What the task asks – Give again the entries below exactly, beginning at the first line and ending at the line with "талей от ржавчины".

━━━━━━━━━━━━━━━━

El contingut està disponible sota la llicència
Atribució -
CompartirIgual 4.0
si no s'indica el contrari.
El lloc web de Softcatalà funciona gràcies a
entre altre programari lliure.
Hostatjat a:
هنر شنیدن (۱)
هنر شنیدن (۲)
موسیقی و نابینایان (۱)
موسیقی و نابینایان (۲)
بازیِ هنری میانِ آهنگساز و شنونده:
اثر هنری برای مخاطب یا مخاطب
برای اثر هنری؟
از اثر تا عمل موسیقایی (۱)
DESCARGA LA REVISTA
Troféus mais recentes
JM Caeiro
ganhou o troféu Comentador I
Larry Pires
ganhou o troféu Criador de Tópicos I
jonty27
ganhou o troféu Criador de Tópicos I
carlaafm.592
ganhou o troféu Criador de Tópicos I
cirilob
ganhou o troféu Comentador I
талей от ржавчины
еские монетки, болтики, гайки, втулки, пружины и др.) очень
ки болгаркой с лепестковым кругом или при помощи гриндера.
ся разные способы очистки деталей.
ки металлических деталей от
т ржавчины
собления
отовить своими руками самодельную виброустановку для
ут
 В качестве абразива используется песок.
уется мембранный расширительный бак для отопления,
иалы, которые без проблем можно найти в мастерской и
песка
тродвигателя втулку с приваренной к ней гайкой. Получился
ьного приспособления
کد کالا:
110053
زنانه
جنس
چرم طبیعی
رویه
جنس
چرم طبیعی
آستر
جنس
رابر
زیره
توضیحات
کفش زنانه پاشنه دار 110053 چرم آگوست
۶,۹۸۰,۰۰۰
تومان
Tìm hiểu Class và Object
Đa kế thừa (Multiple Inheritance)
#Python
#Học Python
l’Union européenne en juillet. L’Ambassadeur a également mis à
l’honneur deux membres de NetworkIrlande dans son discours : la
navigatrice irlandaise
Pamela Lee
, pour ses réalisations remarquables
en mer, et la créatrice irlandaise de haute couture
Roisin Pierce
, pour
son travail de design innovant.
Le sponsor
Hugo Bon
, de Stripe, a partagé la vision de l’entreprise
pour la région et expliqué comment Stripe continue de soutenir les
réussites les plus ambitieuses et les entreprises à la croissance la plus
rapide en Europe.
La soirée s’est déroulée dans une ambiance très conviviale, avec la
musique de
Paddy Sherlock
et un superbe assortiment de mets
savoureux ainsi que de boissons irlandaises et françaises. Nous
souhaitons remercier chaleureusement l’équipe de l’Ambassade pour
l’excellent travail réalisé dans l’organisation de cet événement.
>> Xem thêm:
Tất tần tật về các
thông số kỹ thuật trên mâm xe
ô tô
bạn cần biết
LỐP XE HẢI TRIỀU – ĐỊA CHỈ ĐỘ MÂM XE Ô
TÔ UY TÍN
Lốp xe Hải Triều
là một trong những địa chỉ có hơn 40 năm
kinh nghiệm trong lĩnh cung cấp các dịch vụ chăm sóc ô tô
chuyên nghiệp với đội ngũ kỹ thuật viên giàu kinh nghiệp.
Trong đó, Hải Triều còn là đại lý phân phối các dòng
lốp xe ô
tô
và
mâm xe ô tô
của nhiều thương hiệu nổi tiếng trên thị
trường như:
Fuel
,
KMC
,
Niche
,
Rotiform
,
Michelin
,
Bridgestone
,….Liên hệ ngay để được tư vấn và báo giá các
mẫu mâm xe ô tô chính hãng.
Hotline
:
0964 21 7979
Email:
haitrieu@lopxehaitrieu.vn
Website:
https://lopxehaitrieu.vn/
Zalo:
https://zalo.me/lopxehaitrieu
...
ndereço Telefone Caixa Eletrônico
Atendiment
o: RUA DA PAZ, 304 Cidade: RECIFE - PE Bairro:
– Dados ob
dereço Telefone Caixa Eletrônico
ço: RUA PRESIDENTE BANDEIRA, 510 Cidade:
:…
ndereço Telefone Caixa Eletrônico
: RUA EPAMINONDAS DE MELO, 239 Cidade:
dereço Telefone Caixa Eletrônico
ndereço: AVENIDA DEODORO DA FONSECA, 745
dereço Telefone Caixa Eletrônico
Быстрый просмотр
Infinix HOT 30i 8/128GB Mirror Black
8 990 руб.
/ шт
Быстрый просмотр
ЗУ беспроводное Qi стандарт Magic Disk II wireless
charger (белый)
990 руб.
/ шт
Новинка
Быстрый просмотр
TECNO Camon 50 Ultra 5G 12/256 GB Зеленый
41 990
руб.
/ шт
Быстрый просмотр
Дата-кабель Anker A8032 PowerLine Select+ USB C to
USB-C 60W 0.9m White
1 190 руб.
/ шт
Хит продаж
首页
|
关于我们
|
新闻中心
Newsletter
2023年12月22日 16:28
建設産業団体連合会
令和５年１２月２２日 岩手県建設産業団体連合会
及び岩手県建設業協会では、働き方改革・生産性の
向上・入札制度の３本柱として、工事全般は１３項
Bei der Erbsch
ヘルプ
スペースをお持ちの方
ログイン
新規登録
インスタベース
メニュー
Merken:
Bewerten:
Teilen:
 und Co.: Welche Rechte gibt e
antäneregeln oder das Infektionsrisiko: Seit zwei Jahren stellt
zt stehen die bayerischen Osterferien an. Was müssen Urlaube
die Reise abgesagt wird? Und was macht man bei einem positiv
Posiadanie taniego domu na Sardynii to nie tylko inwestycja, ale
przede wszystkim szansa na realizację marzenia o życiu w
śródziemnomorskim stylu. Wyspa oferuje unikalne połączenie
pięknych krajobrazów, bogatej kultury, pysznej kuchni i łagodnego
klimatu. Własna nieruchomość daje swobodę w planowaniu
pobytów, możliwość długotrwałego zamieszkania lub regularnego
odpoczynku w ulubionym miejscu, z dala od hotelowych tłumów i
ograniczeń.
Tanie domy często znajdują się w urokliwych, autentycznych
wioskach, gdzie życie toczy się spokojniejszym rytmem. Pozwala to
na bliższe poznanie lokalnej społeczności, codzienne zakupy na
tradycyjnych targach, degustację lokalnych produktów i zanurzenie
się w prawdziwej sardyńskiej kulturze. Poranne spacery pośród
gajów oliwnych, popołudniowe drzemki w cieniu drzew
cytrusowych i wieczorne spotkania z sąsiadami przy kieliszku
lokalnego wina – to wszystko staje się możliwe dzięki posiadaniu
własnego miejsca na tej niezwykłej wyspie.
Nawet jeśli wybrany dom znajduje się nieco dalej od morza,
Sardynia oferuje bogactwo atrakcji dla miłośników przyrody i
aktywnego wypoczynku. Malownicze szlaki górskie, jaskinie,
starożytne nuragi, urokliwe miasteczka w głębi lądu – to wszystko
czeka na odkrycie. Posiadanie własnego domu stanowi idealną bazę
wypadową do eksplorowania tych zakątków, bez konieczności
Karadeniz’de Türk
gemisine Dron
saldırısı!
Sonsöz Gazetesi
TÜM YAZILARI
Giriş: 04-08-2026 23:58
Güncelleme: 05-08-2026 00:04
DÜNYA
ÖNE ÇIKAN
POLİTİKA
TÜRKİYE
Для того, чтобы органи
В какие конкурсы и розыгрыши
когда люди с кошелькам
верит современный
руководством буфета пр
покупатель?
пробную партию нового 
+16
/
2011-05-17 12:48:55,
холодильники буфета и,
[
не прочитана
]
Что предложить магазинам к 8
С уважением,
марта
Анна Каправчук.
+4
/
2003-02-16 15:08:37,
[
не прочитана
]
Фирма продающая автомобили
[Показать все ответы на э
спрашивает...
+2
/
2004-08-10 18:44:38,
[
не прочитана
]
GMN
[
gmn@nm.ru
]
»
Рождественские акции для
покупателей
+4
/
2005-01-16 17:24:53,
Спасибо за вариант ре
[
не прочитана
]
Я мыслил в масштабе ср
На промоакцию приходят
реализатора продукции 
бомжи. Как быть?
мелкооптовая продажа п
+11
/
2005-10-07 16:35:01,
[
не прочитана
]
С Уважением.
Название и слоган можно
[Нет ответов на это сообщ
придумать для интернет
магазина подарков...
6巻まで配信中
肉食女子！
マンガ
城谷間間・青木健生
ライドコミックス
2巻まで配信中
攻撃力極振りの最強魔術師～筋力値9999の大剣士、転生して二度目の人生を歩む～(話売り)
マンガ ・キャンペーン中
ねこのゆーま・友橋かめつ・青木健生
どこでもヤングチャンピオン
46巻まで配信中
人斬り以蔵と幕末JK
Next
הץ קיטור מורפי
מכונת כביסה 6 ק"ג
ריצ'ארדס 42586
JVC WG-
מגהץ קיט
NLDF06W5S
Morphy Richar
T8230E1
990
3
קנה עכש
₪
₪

━━━━━━━━━━━━━━━━

Result for this task –
El contingut està disponible sota la llicència
Atribució -
CompartirIgual 4.0
si no s'indica el contrari.
El lloc web de Softcatalà funciona gràcies a
entre altre programari lliure.
Hostatjat a:
هنر شنیدن (۱)
هنر شنیدن (۲)
موسیقی و نابینایان (۱)
موسیقی و نابینایان (۲)
بازیِ هنری میانِ آهنگساز و شنونده:
اثر هنری برای مخاطب یا مخاطب
برای اثر هنری؟
از اثر تا عمل موسیقایی (۱)
DESCARGA LA REVISTA
Troféus mais recentes
JM Caeiro
ganhou o troféu Comentador I
Larry Pires
ganhou o troféu Criador de Tópicos I
jonty27
ganhou o troféu Criador de Tópicos I
carlaafm.592
ganhou o troféu Criador de Tópicos I
cirilob
ganhou o troféu Comentador I
талей от ржавчины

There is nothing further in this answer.